Так прошел месяц, потом другой. Настал сентябрь. Дачный сезон завершался. Все реже и реже слышались голоса садоводов.
Однажды в лесу Дюшес встретил соседа «писак», и тот показал ему на полянке могилку Криса. Песочный холмик уже зарос молодой травой. Сосед ушел, а Дюшес постоял над могилкой, выругался и с удовольствием помочился на холмик:
— Вот тебе, ублюдок. Что, получил, а?!
Казалось бы, Дюшес должен был торжествовать. Но навязчивое беспокойство как-то незаметно поселилось в нем. Не помогала даже водка. Наоборот, хмель гнал в голову дурные и глупые мысли: Дюшесу почему-то иногда казалось, что там, в могиле, собаки может быть и нет…

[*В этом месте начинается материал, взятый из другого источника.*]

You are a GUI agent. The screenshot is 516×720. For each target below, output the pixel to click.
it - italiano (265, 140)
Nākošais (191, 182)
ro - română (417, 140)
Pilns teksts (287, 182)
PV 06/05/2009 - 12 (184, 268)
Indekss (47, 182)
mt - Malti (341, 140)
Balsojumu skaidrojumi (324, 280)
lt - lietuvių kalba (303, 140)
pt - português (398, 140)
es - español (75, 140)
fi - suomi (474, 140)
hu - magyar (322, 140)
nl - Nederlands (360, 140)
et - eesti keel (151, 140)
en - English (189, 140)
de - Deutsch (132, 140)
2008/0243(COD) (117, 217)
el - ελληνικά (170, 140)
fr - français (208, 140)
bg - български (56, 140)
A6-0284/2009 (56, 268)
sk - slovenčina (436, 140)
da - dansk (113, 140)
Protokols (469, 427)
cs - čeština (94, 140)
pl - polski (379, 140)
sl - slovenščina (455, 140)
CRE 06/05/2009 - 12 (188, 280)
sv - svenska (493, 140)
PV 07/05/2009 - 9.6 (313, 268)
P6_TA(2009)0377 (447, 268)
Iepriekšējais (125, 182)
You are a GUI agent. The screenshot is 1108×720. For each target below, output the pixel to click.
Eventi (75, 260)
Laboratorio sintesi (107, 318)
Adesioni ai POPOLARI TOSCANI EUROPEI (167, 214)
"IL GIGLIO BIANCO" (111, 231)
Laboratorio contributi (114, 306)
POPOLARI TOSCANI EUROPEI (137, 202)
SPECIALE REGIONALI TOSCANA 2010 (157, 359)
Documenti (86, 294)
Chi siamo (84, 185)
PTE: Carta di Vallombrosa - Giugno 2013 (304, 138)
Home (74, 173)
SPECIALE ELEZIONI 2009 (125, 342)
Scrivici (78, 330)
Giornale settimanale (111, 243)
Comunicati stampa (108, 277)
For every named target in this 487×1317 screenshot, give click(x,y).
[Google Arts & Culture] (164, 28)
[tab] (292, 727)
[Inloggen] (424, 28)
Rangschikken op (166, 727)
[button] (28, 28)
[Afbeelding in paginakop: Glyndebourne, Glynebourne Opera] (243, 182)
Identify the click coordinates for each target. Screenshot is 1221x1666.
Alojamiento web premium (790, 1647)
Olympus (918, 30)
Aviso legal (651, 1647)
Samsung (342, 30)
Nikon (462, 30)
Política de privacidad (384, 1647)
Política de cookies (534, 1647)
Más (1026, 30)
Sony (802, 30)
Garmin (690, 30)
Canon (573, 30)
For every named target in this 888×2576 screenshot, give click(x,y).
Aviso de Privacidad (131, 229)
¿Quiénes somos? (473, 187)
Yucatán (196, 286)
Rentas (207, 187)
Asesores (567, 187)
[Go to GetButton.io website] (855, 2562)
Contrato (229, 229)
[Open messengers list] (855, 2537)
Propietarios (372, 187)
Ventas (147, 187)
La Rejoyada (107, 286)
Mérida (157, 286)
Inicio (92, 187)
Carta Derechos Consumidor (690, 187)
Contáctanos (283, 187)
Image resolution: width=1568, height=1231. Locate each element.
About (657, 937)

Однажды на станции он увидел белого бультерьера, и его окатило мистическим ужасом. С трудом он внушил себе, что это вовсе не Крис, а совершенно другая собака. Однажды какой-то белый деревенский пес перебежал ему дорогу на пустынной садовой аллее. Ничего особенного в этом не было, но Дюшеса прошиб озноб. Он возненавидел всех белых собак. Он как-то пожаловался Тоньке, жене. «Да у тебя, никак, белая горячка!» — устало махнула она рукой.
Несколько раз пес снился ему. Он сидел, пристально глядя ему в глаза и как-то вопросительно-нервно облизываясь. После таких сновидений Дюшес начинал глушить горькую уже с утра.
Поздней осенью, вдруг пропал Полкан. Убежал и уже не вернулся.
Тоскливая, черная, ледяная, пришла зима. Те крохи снега, что выпали, тут же смешались с песком и пылью, с паровозной свинцовой гарью, и грубый ветер шуршал пыльными бурунами по оледеневшей, стылой земле. Ветер гудел в проводах: «у-у-у!», и долгими ночами этот вой казался Дюшесу воем обезумевшей бездомной собаки. «Чур меня, чур меня!» — бормотал Дюшес. Ни за какие коврижки не вышел бы он ночью на улицу. Все чаще и чаще этот проклятый бультерьер с оскаленной, покрытой шрамами мордой так и вставал перед его глазами, будто он зарезал его только что.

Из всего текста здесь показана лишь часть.